* [About this exercise]
If pictures appear among the lines below, leave them out while you return exactly the lines from the one with "為成語，就用來比喻棄置不用。" through the one with "Look Up Pvc Statue Ochaco".

[Saved entries]
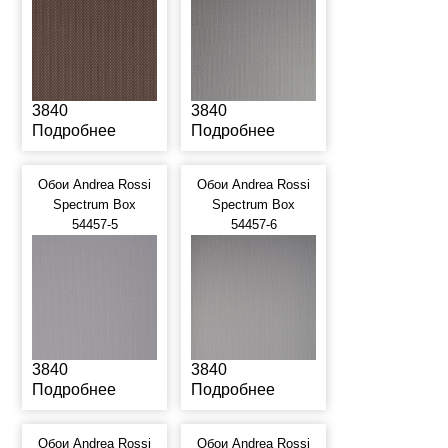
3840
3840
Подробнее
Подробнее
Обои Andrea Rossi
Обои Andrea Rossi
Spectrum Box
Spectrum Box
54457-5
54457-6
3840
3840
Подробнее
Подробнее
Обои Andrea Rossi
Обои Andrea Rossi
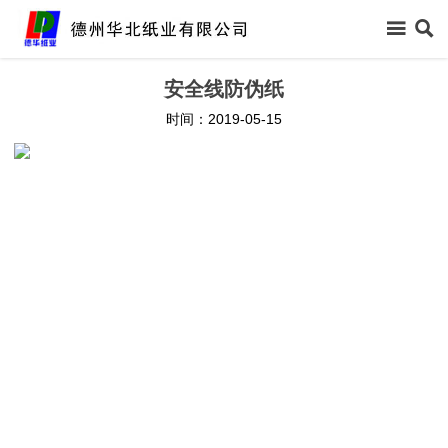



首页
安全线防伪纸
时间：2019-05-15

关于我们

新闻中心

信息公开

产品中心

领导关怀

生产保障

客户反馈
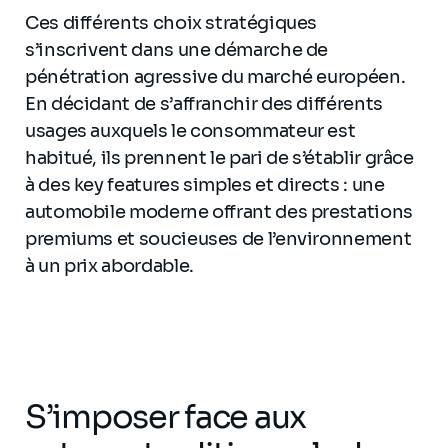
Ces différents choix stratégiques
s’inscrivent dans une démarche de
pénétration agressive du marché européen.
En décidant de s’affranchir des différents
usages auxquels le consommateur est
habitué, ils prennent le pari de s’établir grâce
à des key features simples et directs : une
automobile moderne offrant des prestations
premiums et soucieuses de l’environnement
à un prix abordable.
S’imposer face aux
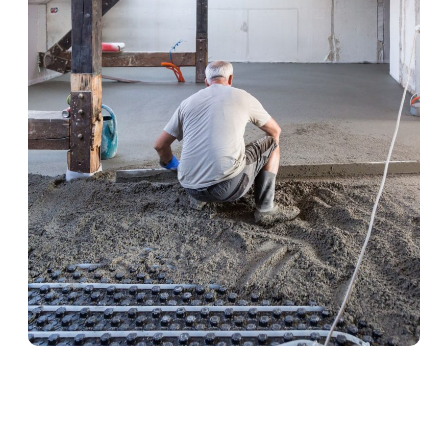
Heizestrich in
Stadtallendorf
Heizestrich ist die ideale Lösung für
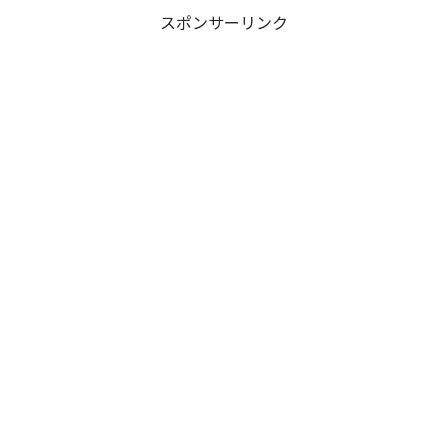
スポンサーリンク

==

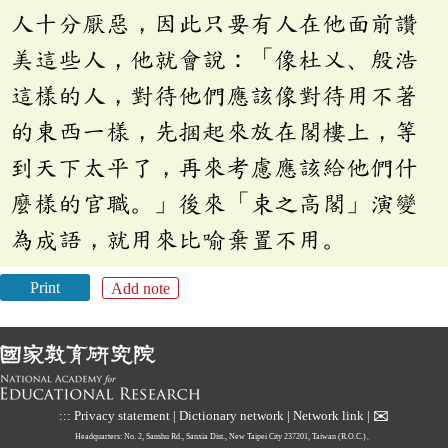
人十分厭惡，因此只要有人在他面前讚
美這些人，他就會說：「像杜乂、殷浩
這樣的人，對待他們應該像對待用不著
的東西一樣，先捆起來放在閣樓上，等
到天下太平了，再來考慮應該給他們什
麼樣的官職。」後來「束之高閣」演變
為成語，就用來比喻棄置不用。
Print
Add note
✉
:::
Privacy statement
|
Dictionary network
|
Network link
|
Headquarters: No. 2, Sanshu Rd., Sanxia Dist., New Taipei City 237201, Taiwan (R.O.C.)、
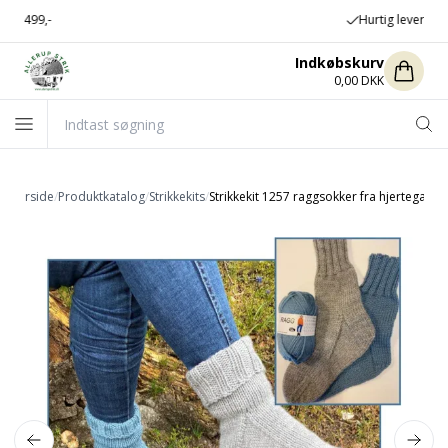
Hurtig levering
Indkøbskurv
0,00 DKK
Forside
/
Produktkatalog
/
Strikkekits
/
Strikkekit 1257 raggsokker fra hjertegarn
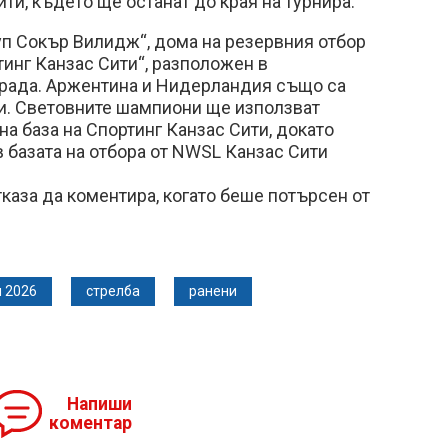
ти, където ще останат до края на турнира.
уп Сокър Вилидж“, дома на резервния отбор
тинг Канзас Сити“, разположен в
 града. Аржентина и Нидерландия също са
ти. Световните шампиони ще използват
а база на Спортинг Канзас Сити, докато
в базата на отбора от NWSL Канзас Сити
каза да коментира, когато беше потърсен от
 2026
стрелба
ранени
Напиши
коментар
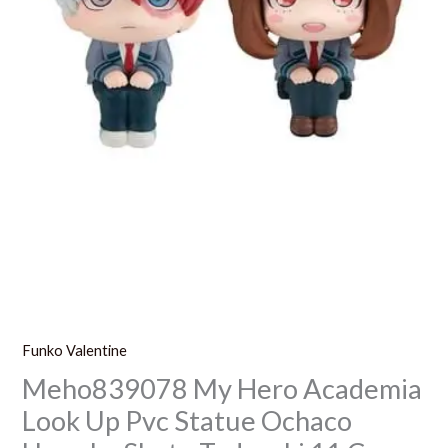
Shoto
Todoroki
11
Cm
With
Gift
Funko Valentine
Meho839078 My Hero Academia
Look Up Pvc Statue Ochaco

* [Exercise answer]
為成語，就用來比喻棄置不用。
Print
Add note
✉
:::
Privacy statement
|
Dictionary network
|
Network link
|
Headquarters: No. 2, Sanshu Rd., Sanxia Dist., New Taipei City 237201, Taiwan (R.O.C.)、
Hurtig levering
Indkøbskurv
0,00 DKK
Forside
/
Produktkatalog
/
Strikkekits
/
Strikkekit 1257 raggsokker fra hjertegarn
ти, където ще останат до края на турнира.
уп Сокър Вилидж“, дома на резервния отбор
тинг Канзас Сити“, разположен в
 града. Аржентина и Нидерландия също са
ти. Световните шампиони ще използват
а база на Спортинг Канзас Сити, докато
в базата на отбора от NWSL Канзас Сити
каза да коментира, когато беше потърсен от
 2026
стрелба
ранени
Напиши
коментар
Shoto
Todoroki
11
Cm
With
Gift
Funko Valentine
Meho839078 My Hero Academia
Look Up Pvc Statue Ochaco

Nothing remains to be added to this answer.